### Instructions to follow
Your job is to copy the lines from the material that include "Modell".

### Data shown
§
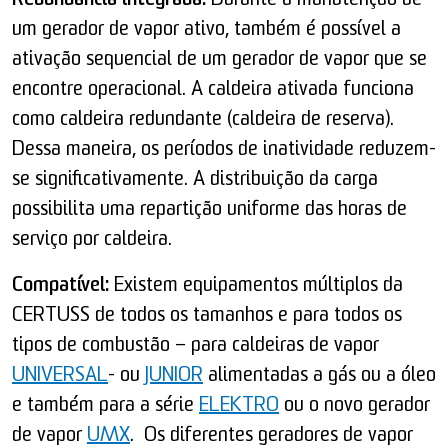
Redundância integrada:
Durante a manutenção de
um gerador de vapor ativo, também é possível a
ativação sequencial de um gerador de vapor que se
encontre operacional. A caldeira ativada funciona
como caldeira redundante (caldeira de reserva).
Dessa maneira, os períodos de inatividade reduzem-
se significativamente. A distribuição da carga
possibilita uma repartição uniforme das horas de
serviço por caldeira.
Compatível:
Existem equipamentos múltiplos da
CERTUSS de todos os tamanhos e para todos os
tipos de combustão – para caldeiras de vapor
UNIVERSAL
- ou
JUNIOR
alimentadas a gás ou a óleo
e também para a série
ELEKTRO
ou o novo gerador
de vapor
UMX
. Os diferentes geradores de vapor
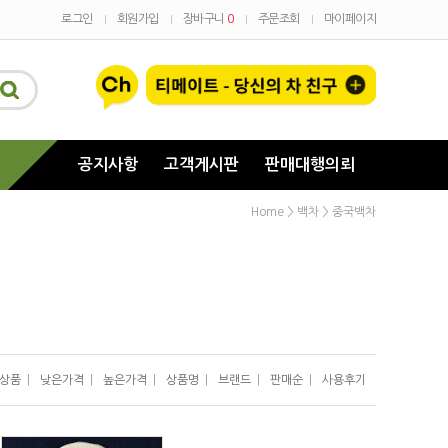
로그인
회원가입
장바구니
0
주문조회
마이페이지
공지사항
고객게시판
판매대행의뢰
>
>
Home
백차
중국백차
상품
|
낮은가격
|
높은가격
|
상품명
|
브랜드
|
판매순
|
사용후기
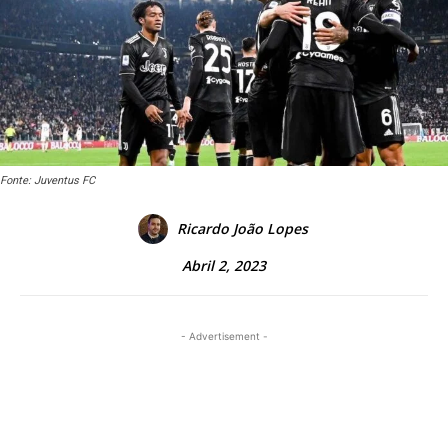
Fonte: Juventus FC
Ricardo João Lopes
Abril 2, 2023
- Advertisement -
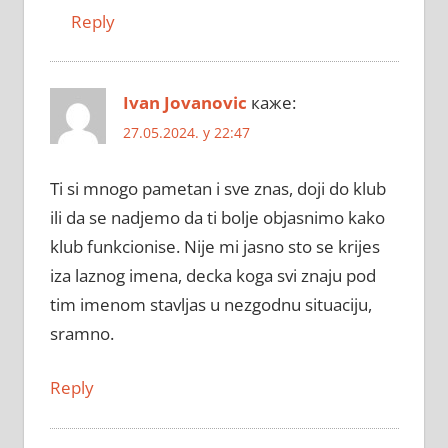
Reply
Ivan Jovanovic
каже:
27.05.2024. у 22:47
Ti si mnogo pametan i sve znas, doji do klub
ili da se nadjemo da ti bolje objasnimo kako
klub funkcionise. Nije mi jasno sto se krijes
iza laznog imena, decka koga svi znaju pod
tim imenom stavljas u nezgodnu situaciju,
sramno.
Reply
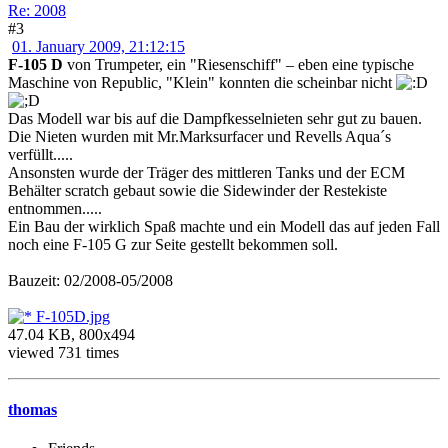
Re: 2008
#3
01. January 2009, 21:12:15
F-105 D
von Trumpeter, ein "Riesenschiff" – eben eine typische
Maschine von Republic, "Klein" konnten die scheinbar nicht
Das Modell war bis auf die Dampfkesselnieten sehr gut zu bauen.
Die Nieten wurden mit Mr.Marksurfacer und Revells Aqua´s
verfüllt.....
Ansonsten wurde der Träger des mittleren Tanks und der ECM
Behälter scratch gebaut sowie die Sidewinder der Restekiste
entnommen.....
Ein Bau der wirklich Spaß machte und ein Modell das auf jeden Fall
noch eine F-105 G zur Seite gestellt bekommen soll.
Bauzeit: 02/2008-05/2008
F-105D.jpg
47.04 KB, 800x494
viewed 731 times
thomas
§
### Exercise answer
Das Modell war bis auf die Dampfkesselnieten sehr gut zu bauen.
Ein Bau der wirklich Spaß machte und ein Modell das auf jeden Fall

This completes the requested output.